特別支援教育の「完全実施元年」も残すところわずかという時期になってきた。果たして、その趣旨は徹底されてきたのだろうか、という議論はここではしない。もともと、これほどに大きな考え方の転換が、それほどたやすく現場に定着するとは到底思えないからだ。これまでの特殊学級を特別支援学級と看板替えしただけ、という学校だってあるだろう。だが、教育制度や障害観の転換を謳う特別支援教育が、一面では行財政改革(?)であるという本質から、当然のように危惧されていた「地域間の較差」については、どうやら「着実」に進行しているように感じられる。地方自治体の財政は言うまでもなくおしなべて厳しい状況にあり、人的にも物理的にも予算的な大盤振る舞いなど期待できるはずもないが、そうした「量的」側面以上に深刻だと感じるのは発達障害という新たな障害カテゴリーに対峙することになった教育行政や学校現場の「質的」な較差だ。

特別支援教育に関連したテーマでの研修を依頼されることは多いが、2年ほど前から、とても気になる質問を受けることが増えてきた。たとえば「今担任している子は、入学の時には高機能自閉症という診断を受けていたのですが、3年生の終わりに別なドクターからアスペルガー障害だと診断されました。どちらが本当なのでしょうか?」という質問である。「その質問に答えが出たとして、その子への関わり方として何か違いが出ますか?」と訊き返したくなるが、この質問の根底にある問題の深さを考えると茶化すことでは済まされない。
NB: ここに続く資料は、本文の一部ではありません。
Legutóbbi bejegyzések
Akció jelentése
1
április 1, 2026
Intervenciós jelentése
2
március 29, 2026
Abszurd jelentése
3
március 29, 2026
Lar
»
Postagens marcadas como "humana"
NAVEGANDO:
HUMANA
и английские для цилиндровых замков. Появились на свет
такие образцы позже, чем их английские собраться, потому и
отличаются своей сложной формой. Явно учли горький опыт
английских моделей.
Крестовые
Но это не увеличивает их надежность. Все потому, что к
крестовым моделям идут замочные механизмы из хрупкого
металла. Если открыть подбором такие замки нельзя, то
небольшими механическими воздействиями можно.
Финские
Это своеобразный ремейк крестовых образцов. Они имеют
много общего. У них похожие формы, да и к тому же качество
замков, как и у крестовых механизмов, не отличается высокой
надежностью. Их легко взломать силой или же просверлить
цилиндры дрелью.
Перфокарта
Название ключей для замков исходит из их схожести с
この質問は、ふざけてしているのではない。それどころか、質問者は得てしてとても真剣である。そこにあるのは、矢継ぎ早に紹介される新たな障害名に翻弄され、いつのまにか目の前の子どもがどのカテゴリーに属するのかを決定することが至上命題になってしまった姿である。本来は、「どのようにして躓(つまず)いてしまうのか」というメカニズムの理解こそが「障害」の理解と手だてに結びつくはずなのだが、その手前で問題が停まってしまったかのようだ。
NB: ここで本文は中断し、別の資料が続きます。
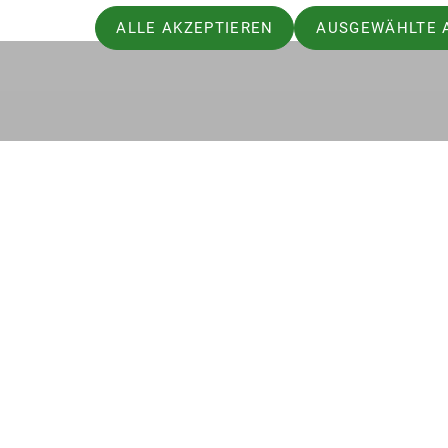
ALLE AKZEPTIEREN
AUSGEWÄHLTE 
Worum geht es beim Drytooling?
Drytooling erweitert das Bewegungsspektru
Felskletterei nur sehr schwer oder sogar 
bieten ideale Placements für die Spitzen 
Drytooling ist eine eigenständige Disziplin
もちろん、これは過渡期の問題で、メカニズムの理解を効率的にするためにカテゴライズへのこだわりが生じているのだと信じたい。私自身、機会あるごとに各地でそのような物言いをしている。だが、自立支援法に「能力に応じた」という思想が蘇り、教育においてもカテゴライズ志向が強まるとしたら、ノーマライゼーションということばの意味についての啓発は、今こそ重要なのかもしれない。